Fine Gael leader Enda Kenny has welcomed the Independent Monitoring Commission's confirmation that the IRA "is continuing to move away" from violence and criminality.
"I hope that the political parties in Northern Ireland will accept this encouraging finding and enter the forthcoming negotiations in Scotland in a constructive way," he said yesterday.
Noting the continuing activity of loyalist paramilitaries, Mr Kenny said both governments must "intensify" efforts to encourage them to follow the democratic path.
Labour leader Pat Rabbitte said the blockages preventing progress were Sinn Féin's lack of endorsement so far of the Police Service of Northern Ireland and the Democratic Unionist Party's unwillingness to share power.

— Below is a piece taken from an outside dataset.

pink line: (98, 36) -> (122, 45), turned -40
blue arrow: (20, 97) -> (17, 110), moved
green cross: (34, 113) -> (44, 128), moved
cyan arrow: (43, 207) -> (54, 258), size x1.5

He welcomed the IMC's report while it had also issued an "encouraging" verdict about IRA criminality.
"The report must not be dismissed by the DUP, who increasingly use their own standards and judgments to assess republicans rather than those of the independent commission.
"In fact, the report totally removes the false arguments of the DUP presented to justify not participating in a powersharing Executive with Sinn Féin and the SDLP," he said.
Given that IRA actions and criminality were "at an effective end", Mr Rabbitte said Sinn Féin must now take its seats on the policing board and remove the DUP's excuse for not sharing power. However, the IMC's findings about loyalist paramilitaries causes "grave concern", since "both the UDA and the UVF are up to their necks in paramilitary and criminal behaviour".